I learned to fight for myself.
I learned that I am worthy of being loved.
I learned how to hear more from God.
I learned how to fall in love.
This season in life centered around friendships. I learned a lot about my own independence as a woman when I was in England, and as a balance I learned about my dependence on community in the past 4 months.
I need people. I’ve always been a people person, but I’ve spent my whole life running away from deep relationships. A year ago me had let people in her life to only a certain extent, but the present me has nosedived into complete and utter vulnerability. It’s terrifying.
The people in my life now know more than anyone has ever known about me, EVER. (They highkey know too much, and they have to stick around or I’m gonna have to take them out… jk? lol). But really though, when I started pulling my crap out from behind my walls I had to put them in the light to air out. The skeletons in my closet are all getting a tan from the sunlight I’ve been shining down on them.
I think I’ve pretty much gotten over the fear though. The last few weeks have been nothing but fear and insecurity, but after talking to my loved ones and letting God reign over that part of my life… I think I can honestly say I’m good. There will always be fear, there will always be insecurity, but I think I can proudly stretch out in the sun with all of my scars and bruises and be at peace with all I have come to be.
It also helps that I have a really beautiful community that has sprouted out around me.
-from here until I say PEACHES AND CREAM x3 is a giant TLDR unless you’re a person mentioned… so unless you have like 15 minutes to spare probably skip ahead?-
Jelly, steadfast Jelly… friend of 6 going on 7 years. This woman will be my Maid of Honor, no doubt. She has stood by me and fought with me through everything. We’ve run through life together and our foundation has been built with time, intentionality, and Christ. She is my best complement, the woman I can always adventure with. The one I can talk forever with. Jelly has taught me a lot about what it looks like to care for people, but she has also taught me a lot about myself. Some quote said something about how a good friend holds a mirror up to your life, and she has definitely done that for me. I hope I have also been able to do the same for her. She’s the first person I learned to fully trust with everything, and I am so blessed that God has given me her as a partner in crime.

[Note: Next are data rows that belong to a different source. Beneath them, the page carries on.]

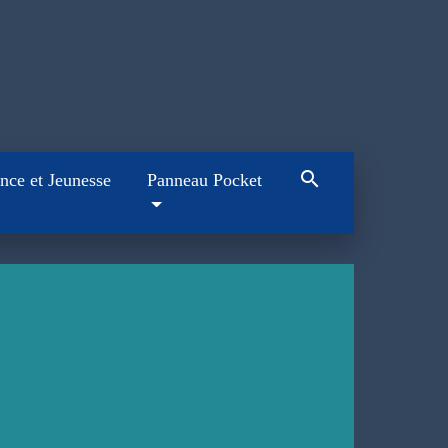
search
nce et Jeunesse
Panneau Pocket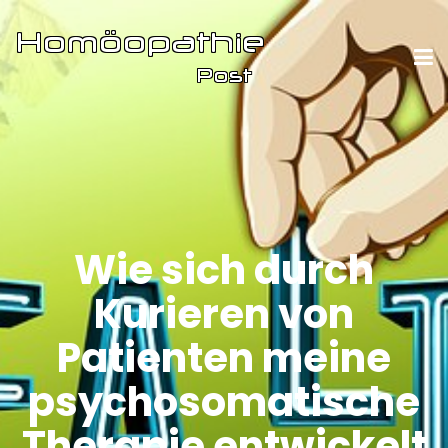
Wie sich durch
Kurieren von
Patienten meine
psychosomatische
Therapie entwickelt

Kaye. Dang, this girl and I have been through a lot together… but we’ve grown and are growing. This woman has taught me the freedom in adventuring, the joy in music (thanks to her I have like 5 billion playlists on Spotify), and the comfort in learning to process and think through life. Kaye has been so good at loving on others and I admire her deeply for that. I’ve learned a lot about honesty from her, which is the trait I have come to value the most in this season, so I am SOOOOO grateful for the parts she has played in my life. I love food runs with her, I love praying with her, I love talking about Jesus with her, I love freaking out over books and Gilmore Girls with her.

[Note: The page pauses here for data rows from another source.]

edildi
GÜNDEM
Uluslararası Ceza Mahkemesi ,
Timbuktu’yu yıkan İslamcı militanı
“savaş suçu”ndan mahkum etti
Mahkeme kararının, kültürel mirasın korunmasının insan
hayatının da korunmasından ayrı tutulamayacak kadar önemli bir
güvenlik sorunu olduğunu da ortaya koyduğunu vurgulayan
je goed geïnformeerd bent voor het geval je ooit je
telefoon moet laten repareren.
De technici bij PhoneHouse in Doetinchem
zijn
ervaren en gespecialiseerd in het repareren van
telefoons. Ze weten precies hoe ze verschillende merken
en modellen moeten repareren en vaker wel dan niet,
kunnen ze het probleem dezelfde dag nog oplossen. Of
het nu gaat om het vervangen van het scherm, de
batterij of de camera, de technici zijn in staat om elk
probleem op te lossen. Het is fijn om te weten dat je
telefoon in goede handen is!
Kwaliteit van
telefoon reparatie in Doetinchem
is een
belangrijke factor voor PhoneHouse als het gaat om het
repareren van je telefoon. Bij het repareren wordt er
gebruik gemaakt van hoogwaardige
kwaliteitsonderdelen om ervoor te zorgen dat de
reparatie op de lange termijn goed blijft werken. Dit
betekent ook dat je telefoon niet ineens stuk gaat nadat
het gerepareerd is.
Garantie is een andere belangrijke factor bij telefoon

Heather, ah, my craziest friend. This one has made me laugh so hard that I had to relearn how to breathe again properly. We’re the two people in the corner squealing over cute things. She understands the parts of me that hold planning and organization dearly. She has taught me to be firm, to always stand by what’s right. Heather has just been so good at reminding me of what redemptive love looks like. She reminds me of grace and forgiveness, and has made me feel so well loved… especially this last week (she knows what I’m referring to). She reminded me of what bravery looked like, and I am so grateful for her. I love movies and books and girly things with her. She just gets it. She always has.
Connie… the one I know I’m going to start crying over. I don’t think she knows how much I appreciate her, and I need to tell her in person. She was there for me last semester when I had felt like my world was crumbling. We were the only women at DIVE for the longest time, so she heard and spoke into a lot of my heartache that last year. And even now as we drew closer together… she has been a very important voice in my life. It’s actually crazy because she says the exact same things my mom tells me sometimes, it’s uncanny. I love her advice and her analogies, she sees things so differently than I do and I need someone like her to speak into my life.

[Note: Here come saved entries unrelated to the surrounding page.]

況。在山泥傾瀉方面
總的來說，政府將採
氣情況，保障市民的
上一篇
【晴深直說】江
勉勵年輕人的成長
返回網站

John, I am so surprised by him. He was also one of the people that walked through last semester with me. He gave me hope with people, he made me smile again. He made me feel welcomed and seen and included and I will be forever grateful for his very presence in my life. This semester we stuck like glue, and I am so warmed by how quickly he and I have learned to trust each other. He teaches me that vulnerability is worth it. His gentleness, his genuine heart, and his jokes make even the most bleary days bearable.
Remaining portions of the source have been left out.